-------- Dataset records

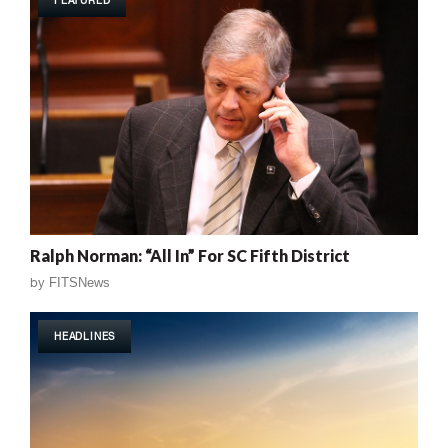
FEATURED
Ralph Norman: “All In” For SC Fifth District
by
FITSNews
HEADLINES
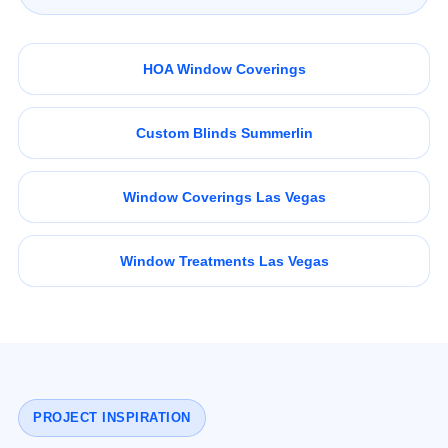
HOA Window Coverings
Custom Blinds Summerlin
Window Coverings Las Vegas
Window Treatments Las Vegas
PROJECT INSPIRATION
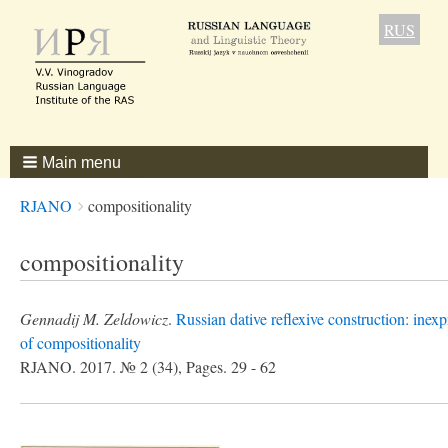
RUS
Main menu
Breadcrumbs
You
RJANO
compositionality
are
here:
compositionality
Gennadij M. Zeldowicz
.
Russian dative reflexive construction: inexp
of compositionality
RJANO. 2017. № 2 (34), Pages. 29 - 62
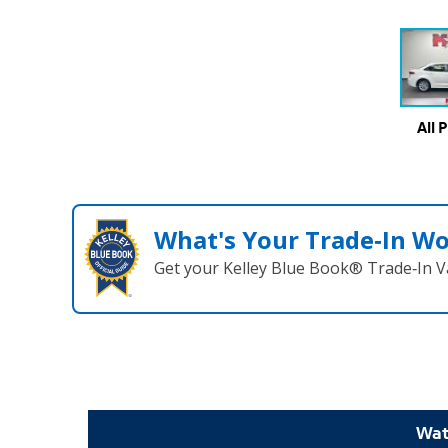
All 
What's Your Trade‑In W
Get your Kelley Blue Book® Trade‑In V
Wat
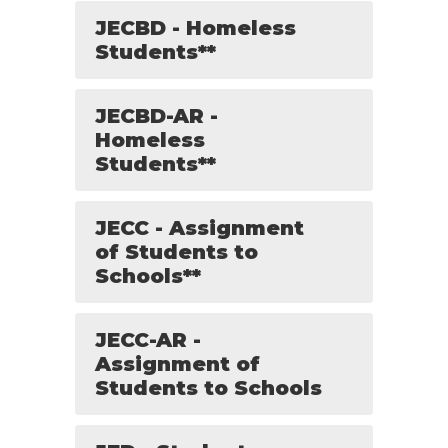
JECBD - Homeless
Students**
JECBD-AR -
Homeless
Students**
JECC - Assignment
of Students to
Schools**
JECC-AR -
Assignment of
Students to Schools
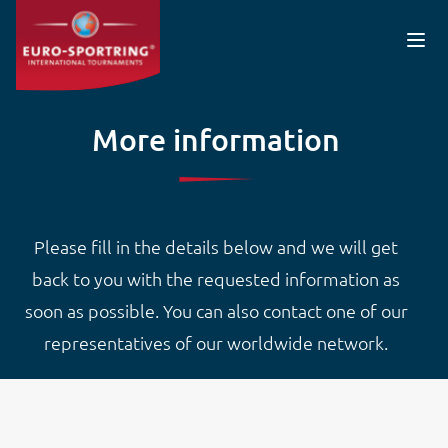
Skip to main content
More information
Please fill in the details below and we will get
back to you with the requested information as
soon as possible. You can also contact one of our
representatives of our worldwide network.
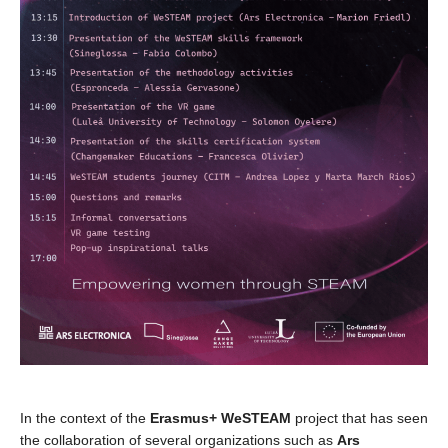
In the context of the
Erasmus+ WeSTEAM
project that has seen
the collaboration of several organizations such as
Ars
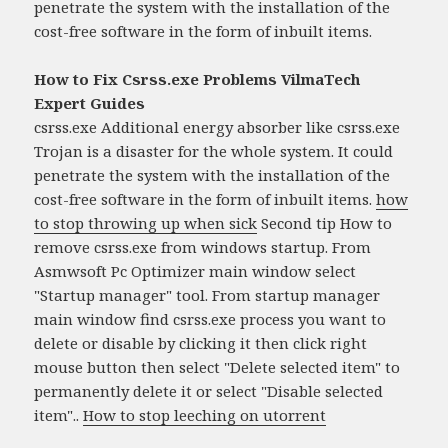
penetrate the system with the installation of the
cost-free software in the form of inbuilt items.
How to Fix Csrss.exe Problems VilmaTech
Expert Guides
csrss.exe Additional energy absorber like csrss.exe
Trojan is a disaster for the whole system. It could
penetrate the system with the installation of the
cost-free software in the form of inbuilt items.
how
to stop throwing up when sick
Second tip How to
remove csrss.exe from windows startup. From
Asmwsoft Pc Optimizer main window select
"Startup manager" tool. From startup manager
main window find csrss.exe process you want to
delete or disable by clicking it then click right
mouse button then select "Delete selected item" to
permanently delete it or select "Disable selected
item"..
How to stop leeching on utorrent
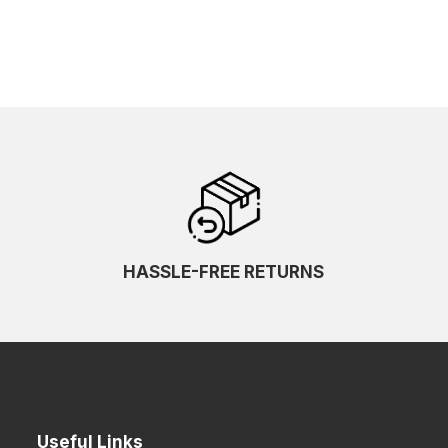
HASSLE-FREE RETURNS
Useful Links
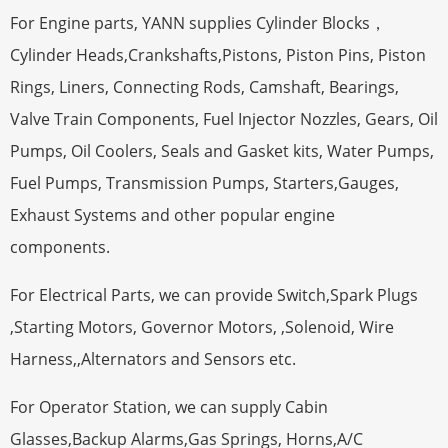
For Engine parts, YANN supplies Cylinder Blocks，
Cylinder Heads,Crankshafts,Pistons, Piston Pins, Piston
Rings, Liners, Connecting Rods, Camshaft, Bearings,
Valve Train Components, Fuel Injector Nozzles, Gears, Oil
Pumps, Oil Coolers, Seals and Gasket kits, Water Pumps,
Fuel Pumps, Transmission Pumps, Starters,Gauges,
Exhaust Systems and other popular engine
components.
For Electrical Parts, we can provide Switch,Spark Plugs
,Starting Motors, Governor Motors, ,Solenoid, Wire
Harness,,Alternators and Sensors etc.
For Operator Station, we can supply Cabin
Glasses,Backup Alarms,Gas Springs, Horns,A/C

----------------

● Task
Without the pictures, transcribe the listing exactly as it stands.

● Response to this task
FEATURED
Ralph Norman: “All In” For SC Fifth District
by
FITSNews
HEADLINES
HOA Window Coverings
Custom Blinds Summerlin
Window Coverings Las Vegas
Window Treatments Las Vegas
PROJECT INSPIRATION
RUS
Main menu
Breadcrumbs
You
RJANO
compositionality
are
here:
compositionality
Gennadij M. Zeldowicz
.
Russian dative reflexive construction: inexp
of compositionality
RJANO. 2017. № 2 (34), Pages. 29 - 62
All 
What's Your Trade‑In W
Get your Kelley Blue Book® Trade‑In V
Wat
JECBD - Homeless
Students**
JECBD-AR -
Homeless
Students**
JECC - Assignment
of Students to
Schools**
JECC-AR -
Assignment of
Students to Schools
Skip to main content
More information
Please fill in the details below and we will get
back to you with the requested information as
soon as possible. You can also contact one of our
representatives of our worldwide network.
In the context of the
Erasmus+ WeSTEAM
project that has seen
the collaboration of several organizations such as
Ars
penetrate the system with the installation of the
cost-free software in the form of inbuilt items.
How to Fix Csrss.exe Problems VilmaTech
Expert Guides
csrss.exe Additional energy absorber like csrss.exe
Trojan is a disaster for the whole system. It could
penetrate the system with the installation of the
cost-free software in the form of inbuilt items.
how
to stop throwing up when sick
Second tip How to
remove csrss.exe from windows startup. From
Asmwsoft Pc Optimizer main window select
"Startup manager" tool. From startup manager
main window find csrss.exe process you want to
delete or disable by clicking it then click right
mouse button then select "Delete selected item" to
permanently delete it or select "Disable selected
item"..
How to stop leeching on utorrent
HASSLE-FREE RETURNS
Useful Links
For Engine parts, YANN supplies Cylinder Blocks，
Cylinder Heads,Crankshafts,Pistons, Piston Pins, Piston
Rings, Liners, Connecting Rods, Camshaft, Bearings,
Valve Train Components, Fuel Injector Nozzles, Gears, Oil
Pumps, Oil Coolers, Seals and Gasket kits, Water Pumps,
Fuel Pumps, Transmission Pumps, Starters,Gauges,
Exhaust Systems and other popular engine
components.
For Electrical Parts, we can provide Switch,Spark Plugs
,Starting Motors, Governor Motors, ,Solenoid, Wire
Harness,,Alternators and Sensors etc.
For Operator Station, we can supply Cabin
Glasses,Backup Alarms,Gas Springs, Horns,A/C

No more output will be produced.